Buoni pasto, da settembre novità sulle commissioni: cosa cambia per i negozi e i timori delle società
La commissione massima applicabile non potrà superare il 5%
Dal 1° settembre 2025 entra in vigore un cambiamento importante per i buoni pasto: la commissione massima applicabile non potrà superare il 5%. Finora questa regola valeva solo per i ticket dei dipendenti pubblici, ma da settembre si estenderà anche al settore privato.
La misura, accolta con favore soprattutto dai negozianti che pagheranno meno commissioni, ha invece sollevato critiche da parte delle società emettitrici dei buoni, che temono una riduzione dei ricavi e annunciano possibili aumenti dei costi per le imprese che acquistano i ticket da distribuire ai propri dipendenti.
Cosa cambia per i lavoratori
Per chi riceve i buoni pasto non ci saranno variazioni: il valore medio resta di 6,75 euro, con un tetto esentasse fino a 8 euro per i buoni digitali. Anche le modalità di utilizzo rimarranno le stesse.
Perché è stata introdotta la riforma
Il limite è stato previsto dal governo Meloni nella legge sulla concorrenza del 2024, con l’obiettivo di ridurre l’impatto delle commissioni sui commercianti.
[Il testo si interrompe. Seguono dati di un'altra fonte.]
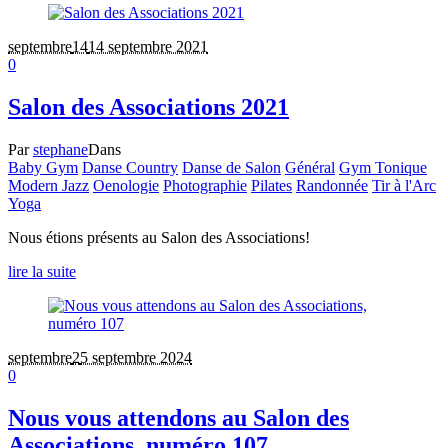
septembre
14
14 septembre 2021
0
Salon des Associations 2021
Par
stephane
Dans
Baby Gym
Danse Country
Danse de Salon
Général
Gym Tonique
Modern Jazz
Oenologie
Photographie
Pilates
Randonnée
Tir à l'Arc
Yoga
Nous étions présents au Salon des Associations!
lire la suite
septembre
2
5 septembre 2024
0
Nous vous attendons au Salon des
Associations, numéro 107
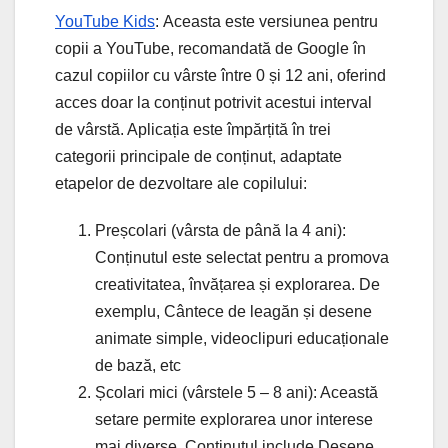
YouTube Kids
: Aceasta este versiunea pentru
copii a YouTube, recomandată de Google în
cazul copiilor cu vârste între 0 și 12 ani, oferind
acces doar la conținut potrivit acestui interval
de vârstă. Aplicația este împărțită în trei
categorii principale de conținut, adaptate
etapelor de dezvoltare ale copilului:
Preșcolari (vârsta de până la 4 ani):
Conținutul este selectat pentru a promova
creativitatea, învățarea și explorarea. De
exemplu, Cântece de leagăn și desene
animate simple, videoclipuri educaționale
de bază, etc
Școlari mici (vârstele 5 – 8 ani): Această
setare permite explorarea unor interese
mai diverse. Conținutul include Desene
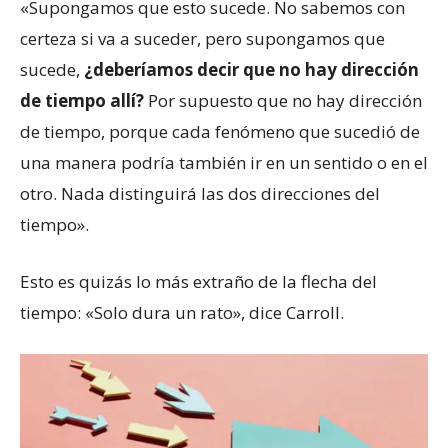
«Supongamos que esto sucede. No sabemos con
certeza si va a suceder, pero supongamos que
sucede,
¿deberíamos decir que no hay dirección
de tiempo allí?
Por supuesto que no hay dirección
de tiempo, porque cada fenómeno que sucedió de
una manera podría también ir en un sentido o en el
otro. Nada distinguirá las dos direcciones del
tiempo».
Esto es quizás lo más extraño de la flecha del
tiempo: «Solo dura un rato», dice Carroll.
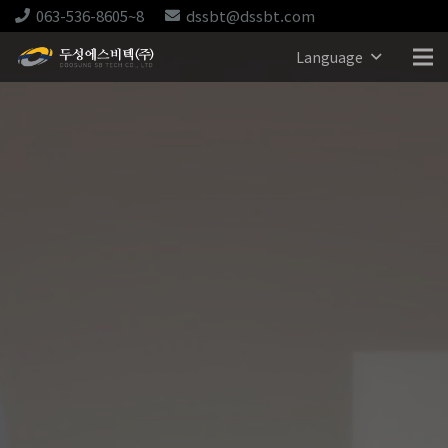
063-536-8605~8
dssbt@dssbt.com
Language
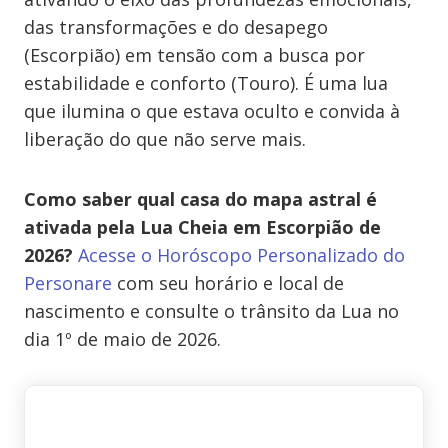
das transformações e do desapego
(Escorpião) em tensão com a busca por
estabilidade e conforto (Touro). É uma lua
que ilumina o que estava oculto e convida à
liberação do que não serve mais.
Como saber qual casa do mapa astral é
ativada pela Lua Cheia em Escorpião de
2026?
Acesse o Horóscopo Personalizado do
Personare
com seu horário e local de
nascimento e consulte o trânsito da Lua no
dia 1º de maio de 2026.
Fino a oggi, infatti, le percentuali applicate potevano arrivare anche al 20%, erodendo in modo significativo gli incassi: in alcuni casi, due euro su dieci finivano alle società emettitrici.
La norma è stata applicata gradualmente: i contratti firmati dopo l’entrata in vigore della legge hanno dovuto rispettare subito il tetto del 5%, mentre quelli precedenti avevano tempo fino al 31 agosto 2025 per adeguarsi. I buoni emessi con commissioni più alte resteranno validi solo fino al 31 dicembre 2025; dal 1° gennaio 2026 tutti i ticket dovranno rispettare il nuovo limite.
I timori delle aziende e le reazioni dei negozianti
Secondo Anseb, l’associazione che rappresenta le società emettitrici, il provvedimento comporterà minori entrate e potrebbe tradursi in un incremento dei costi per le imprese che acquistano i buoni pasto. L’associazione teme inoltre possibili tagli alle risorse destinate al welfare aziendale o una riduzione del valore dei ticket.
Di segno opposto il giudizio dei commercianti, che vedono nella riforma un sollievo economico. Per Fipe Confcommercio, infatti, il sistema resta comunque vantaggioso: i buoni sono interamente deducibili per le aziende e non soggetti a Irpef per i lavoratori.